Sunday, June 5, 2011

Over it

WARNING:  This is not going to be a positive, feel-good post!

I just need to vent for a second.  Everything, I mean, EVERYTHING seemed to suck right now.

I am totally over trying to lose weight.  I worked out more than I have in months this past week and the result was a one pound weight gain!  I know that I could be building muscle and all...but I am so over it.  I'm tired of constantly thinking about food and exercise.  I'm tired of reading about everyone else exercising for amazing amounts of time at ridiculous paces.  I'm just tired of trying and not getting the results that I am striving for.  It's exhausting and stressful.  I am eating exactly what I should be eating...I am exercising as much as I possibly can...and I'm just tired.

I want to just give up.  I mean...I don't want to go crazy and eat with reckless abandon or anything (though I did decide to have tortilla chips and salsa as my morning snack)...I just want to stop thinking about it.  I want to not worry about the results and the process...I just want to live and see what happens.  It sounds so simple...but my type A doesn't let me live that care free. 

Now, let's move on to my dissertation.  I am so sick of getting up every morning and reading these stupid books and taking notes and not feeling like I have made any progress.  This "paper" seems so overwhelming and I feel like I am doing it on a topic that was not my interest (but my advisors) without much guidance or help (except for my wonderful Damian).  I want to be outside going to festivals...I want to be working out...I want to be watching mind-numbing TV...and cleaning my house...and painting my family room...and cleaning out my gym...I want to be selling all the junk in my house and de-cluttering my life. 

But instead, I am sitting on my couch reading about crap that I don't plan to use in the future.  Stressing over a deadline that I have to meet or else I will NEVER get done with this program.  I wanted summer to come so badly, but after one week, I am miserable.  I told my co-worker the other day that I would rather be teaching than on summer break right now (which in the teaching world is a huge statement). 
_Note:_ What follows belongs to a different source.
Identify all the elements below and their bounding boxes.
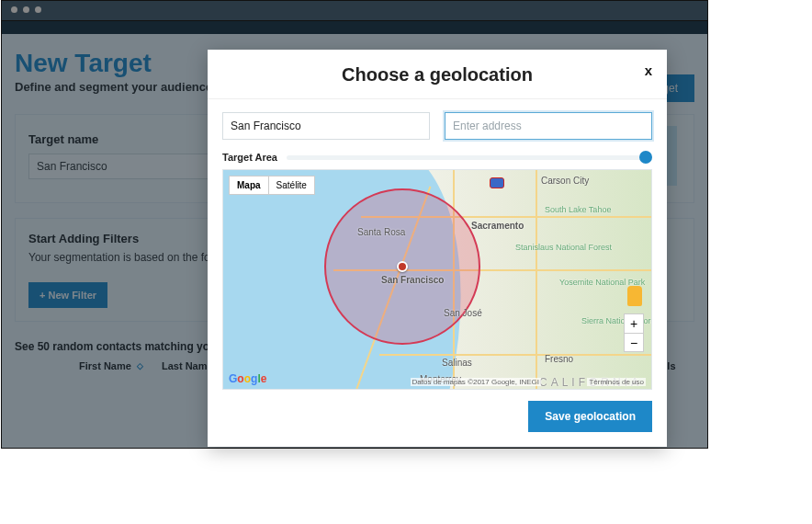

Then there is money.  My husband is a student and I am the main bread winner for the family.  It's a topic that I don't talk about a lot...for fear of judgment from my friends and family.  Though we definitely get by and have been blessed to live in a house with a very affordable mortgage, I sometimes get so frustrated about when we will actually have excess money to do things...like fix up the house...go shopping for things we want not just things we need...buy a new car...landscape the yard...replace the deck...finish the upstairs bathroom...all things that are not an emergency...but things that I desperately want to do and have wanted to do for a long time. 

I know that I should be happy with my life...my weight...my dissertation...my financial situation.  None of these things are in dire peril.  I'm just tired of "wanting."  It is so stressful to always want.  I don't know how to just be appreciative for what I have...I struggle with being patient...I don't know what it feels like to just be content.  I am always wanting...wanting and waiting.  It's just not fun.

I ordered a book this morning called Bringing Your Yoga to Life:  The Every Day Practice of Enlightened Living.  I plan to read it on my honeymoon (which is in exactly four weeks).  I think...or at least I'm hoping that it is what I need to bring me some peace. 

In the past, I have found that books on yoga philosophy (not just ones on asanas, but actual daily practice in life) help me to focus better on what is truly important.  I thoroughly enjoyed Happy Yoga, enLIGHTened, and Living Your Yoga.  I find these books so much better than self-help books.  The yoga philosophy speaks to me...centers me...enlightens me.   I don't enjoy the yoga books that are too heavy.  I enjoy the ones that are lighter...that inject a little humor every now and then (Steve Ross does this a lot...I love him and I still desperately miss INHALE). 

 Anyway, Bringing Your Yoga to Life got a lot of good reviews.  Hopefully, it will help. 

Well, enough bitching and tears for my Sunday morning.  I actually feel kind of better after writing (which is giving me second thoughts about ending this blog...something that I often contemplate).  As long as it is positive and helpful, I guess I will keep it around.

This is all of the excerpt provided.